Вере показалось, что тетка их просто выгоняет: решила сбагрить поскорей непрошеных гостей из деревни, вот и пришла. Женщина махнула еще раз рукой в сторону моря и пошла назад. Ваня, вспомнив про яхту, побежал на берег — посмотреть, как она там, и что там за полуношник…
Громкий крик его всполошил всех. Оставив закипающий чайник, они бросились на берег. И — о ужас — увидели яхту лежащей на боку на песке, недалеко от кромки воды. Длинный киль ее — Вера впервые увидела, какой киль у яхты — зарылся в песок…
Когда успело разгуляться море за этот час-полтора, они не заметили. Ведь еще недавно была такая ясная погода и ничто не предвещало бурю! Не было даже ветра!.. Но сейчас по морю ходили крутые барашки, солнце внезапно скрылось за тучами… И отлив они, кажется, не учли, не вспомнили про него, а он такой мощный… Так ведь устали, обрадовались земле… Проморгали. Права оказалась тетка.
— Уходим! — закричал им капитан.
"Как уходим? Куда? В бушующее море — не отдохнув?" — удивилась Вера. Но тут же двинулась вслед за капитаном.

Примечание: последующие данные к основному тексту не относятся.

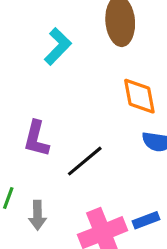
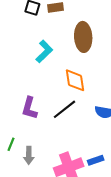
orange diamond: (139, 96) -> (75, 80), moved
black line: (85, 161) -> (65, 109), moved

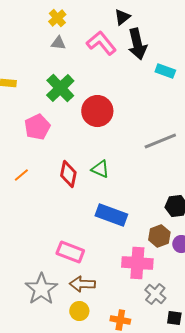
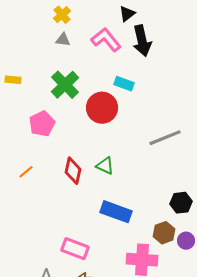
cyan rectangle: (165, 71) -> (124, 84), moved

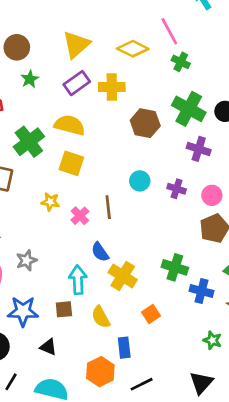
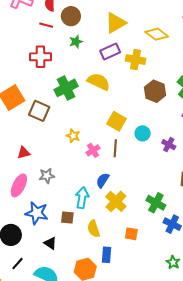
yellow square: (71, 163) -> (116, 121), moved
blue semicircle: (100, 252) -> (103, 180), turned 56
orange square: (151, 314) -> (131, 234), turned 32

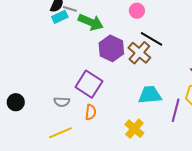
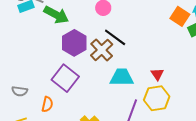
purple square: (89, 84) -> (65, 78), moved
cyan trapezoid: (150, 95) -> (122, 77), moved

— Ваня, может, народ сюда собрать — помочь? — яхта казалась Вере неподъемной.
— Да какой народ!.. Торопиться надо! — раздумывать капитан не собирался — было некогда. — Здесь яхту разобьет — шторм начинается! Место открытое! Да и на сколько он зарядит — на неделю? Уходить надо! Иначе хуже будет!
Действительно, так и получалось. Слабенький якорь не удержал яхты, — а может, он и не достал до дна, когда Ваня его выбросил? И какая шальная волна, родившаяся в недрах этого зыбучего чудовища, еще, казалось, не такого и бурного, вынесла на своем гребне яхту на берег и оставила лежать там тушей обезумевшего, захотевшего вернуться на сушу кита? Эту тушу надо было столкнуть в море…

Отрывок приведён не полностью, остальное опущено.